Results are only output for timestamps for which edge additions or removals are contained in the dataset. Using the printForEachTimestamp flag, it can be enabled that output is created for each timestamp in between as well (the results are sinply repeated).

Finally, the algorithms that should be executed are specified with their parameters.

expecting 7 arguments
	0: dataset - path & filename to dataset (String)
	1: maxTimestamp - maximum timestamp to analyze (Integer)
	2: printTimestamps - should timestamps be printed? (Boolean)
	3: printResults - should results be printed? (Boolean)
	4: printForEachTimestamp - if set true, the result will be output for every timestamp until maxTimestamp (Boolean)
	5: algorithms - algorithms to execute (String[]) sep. by '__'
		from: StreAM StreaM_k Degree
	6: parameters - parameters for each algorithm (sep. by '_' (String[]) sep. by '__'

Examples for the usage of the program:

java -jar stream.jar test.stream 100 false true true StreaM_k 5
java -jar stream.jar test.stream 100 true true false StreAM__Degree 5_14_20__-

Rules (!)

Note that the program expects the rules to be available in the directory where the jar is executed, i.e., ./rules/.

The stream file format

A stream file starts with a single number which is the total number of vertices that occurr during the complete lifetime of the graph.

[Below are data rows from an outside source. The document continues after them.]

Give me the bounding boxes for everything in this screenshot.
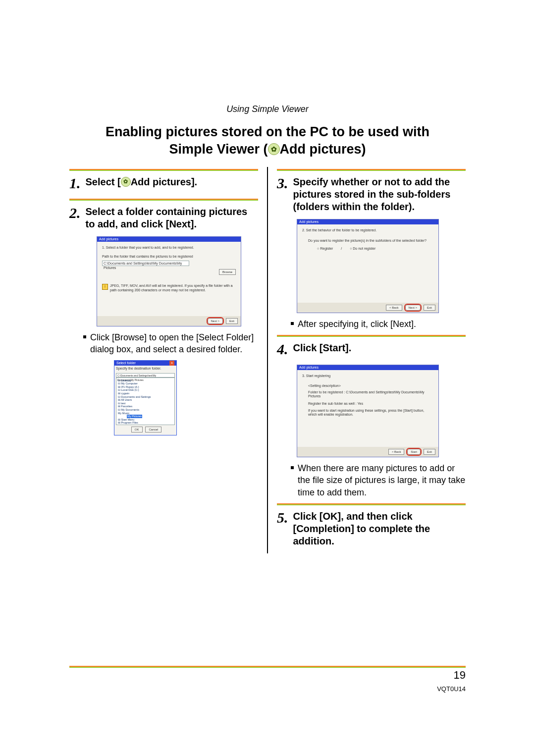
right-column: 3. Specify whether or not to add the pic…	[277, 167, 466, 553]
setting-hint: If you want to start registration using …	[308, 409, 433, 417]
page-title: Enabling pictures stored on the PC to be…	[69, 123, 466, 158]
subfolder-dialog: Add pictures 2. Set the behavior of the …	[297, 219, 439, 313]
bullet-item: When there are many pictures to add or t…	[291, 462, 466, 498]
exit-button[interactable]: Exit	[226, 318, 238, 324]
doc-code: VQT0U14	[437, 685, 466, 693]
next-button[interactable]: Next >	[405, 305, 421, 311]
dialog-label: Specify the destination folder.	[116, 367, 175, 371]
start-button[interactable]: Start	[407, 449, 421, 455]
warning-icon: !	[102, 284, 108, 290]
register-radio[interactable]: Register	[317, 247, 333, 250]
header-context: Using Simple Viewer	[69, 104, 466, 114]
back-button[interactable]: < Back	[386, 305, 402, 311]
option-separator: /	[341, 247, 342, 250]
step-number: 5.	[277, 508, 288, 527]
step-number: 1.	[69, 174, 81, 193]
step-text: Click [Start].	[293, 340, 466, 354]
page-title-line2a: Simple Viewer (	[169, 142, 268, 157]
step-rule	[277, 335, 466, 337]
step-rule	[69, 199, 258, 201]
dialog-question: Do you want to register the picture(s) i…	[308, 239, 433, 243]
browse-button[interactable]: Browse	[219, 269, 236, 275]
step-rule	[277, 169, 466, 171]
step-2: 2. Select a folder containing pictures t…	[69, 199, 258, 230]
column-divider	[267, 167, 268, 553]
select-folder-dialog: Select folder × Specify the destination …	[114, 360, 177, 435]
add-pictures-icon: ✿	[121, 177, 131, 187]
bullet-dot-icon	[291, 466, 294, 469]
do-not-register-radio[interactable]: Do not register	[350, 247, 375, 250]
ok-button[interactable]: OK	[131, 427, 143, 432]
step-3: 3. Specify whether or not to add the pic…	[277, 169, 466, 213]
bullet-item: After specifying it, click [Next].	[291, 318, 466, 330]
start-registering-dialog: Add pictures 3. Start registering <Setti…	[297, 365, 439, 457]
exit-button[interactable]: Exit	[424, 305, 435, 311]
add-pictures-dialog: Add pictures 1. Select a folder that you…	[97, 236, 241, 326]
step-4: 4. Click [Start].	[277, 335, 466, 359]
page-title-line1: Enabling pictures stored on the PC to be…	[106, 124, 429, 139]
next-button[interactable]: Next >	[208, 318, 223, 324]
close-icon[interactable]: ×	[169, 361, 174, 366]
folder-tree[interactable]: ⊟ Desktop ⊟ My Computer ⊞ 3½ Floppy (A:)…	[116, 378, 175, 425]
dialog-titlebar: Select folder ×	[114, 361, 176, 366]
bullet-dot-icon	[291, 322, 294, 325]
step-number: 2.	[69, 204, 81, 222]
back-button[interactable]: < Back	[388, 449, 405, 455]
setting-folder: Folder to be registered : C:\Documents a…	[308, 390, 433, 399]
bullet-dot-icon	[83, 335, 86, 338]
step-rule	[69, 169, 258, 171]
step-rule	[277, 503, 466, 505]
dialog-titlebar: Add pictures	[297, 219, 438, 224]
dialog-instruction: 1. Select a folder that you want to add,…	[102, 246, 236, 250]
dialog-titlebar: Add pictures	[297, 365, 438, 370]
step-1: 1. Select [✿Add pictures].	[69, 169, 258, 193]
step-5: 5. Click [OK], and then click [Completio…	[277, 503, 466, 547]
selected-folder[interactable]: My Pictures	[127, 415, 142, 418]
setting-description: <Setting description>	[308, 384, 433, 388]
step-number: 3.	[277, 174, 288, 193]
step-text: Select [✿Add pictures].	[86, 174, 259, 188]
bullet-item: Click [Browse] to open the [Select Folde…	[83, 331, 258, 356]
dialog-titlebar: Add pictures	[97, 237, 241, 242]
path-input[interactable]: C:\Documents and Settings\test\My Docume…	[102, 261, 189, 266]
step-number: 4.	[277, 340, 288, 359]
setting-subfolder: Register the sub folder as well : Yes	[308, 402, 433, 406]
dialog-heading: 3. Start registering	[302, 374, 433, 378]
step-text: Select a folder containing pictures to a…	[86, 204, 259, 230]
add-pictures-icon: ✿	[268, 143, 280, 155]
step-text: Specify whether or not to add the pictur…	[293, 174, 466, 213]
dialog-instruction: 2. Set the behavior of the folder to be …	[302, 228, 433, 232]
path-input[interactable]: C:\Documents and Settings\test\My Docume…	[116, 373, 175, 378]
left-column: 1. Select [✿Add pictures]. 2. Select a f…	[69, 167, 258, 553]
warning-text: JPEG, TIFF, MOV, and AVI will all be reg…	[110, 284, 236, 292]
dialog-label: Path to the folder that contains the pic…	[102, 255, 236, 259]
exit-button[interactable]: Exit	[424, 449, 435, 455]
page-title-line2b: Add pictures)	[280, 142, 366, 157]
page-number: 19	[454, 669, 466, 682]
step-text: Click [OK], and then click [Completion] …	[293, 508, 466, 547]
bottom-rule	[69, 666, 466, 668]
cancel-button[interactable]: Cancel	[145, 427, 161, 432]
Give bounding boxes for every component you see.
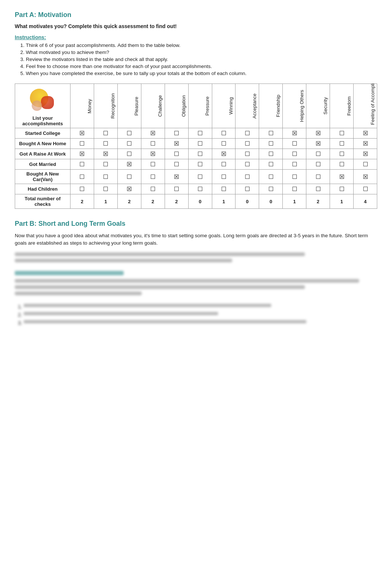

Each further line consists of the addition or removal of an edge identified by the index of the two vertices connected by that edge. Here, vertices are identified by indexes starting at 0. Each line consists of four entries: the timestamp when the change happens, the index of the first vertex, the index of the second vertex, and the action (add: + or remove: -).

graphs stored in stream do not specify if the represented dynamic graph is directed or undirected. In case a directed graph is modeled, the first vertex is considered as source and the second as destination.

Txamples of the stream file format

4
0	0	1	+
1	0	2	+
2	0	3	+
3	1	2	+
4	1	3	+
5	2	3	+

500
12	10	50 +
12	10	51 +
12	10	52 +
12	23	100 +
12	24	201 +
17	10	52 -
17	3	6	+
17	23	100 -

Additional example scan be found in datasets/.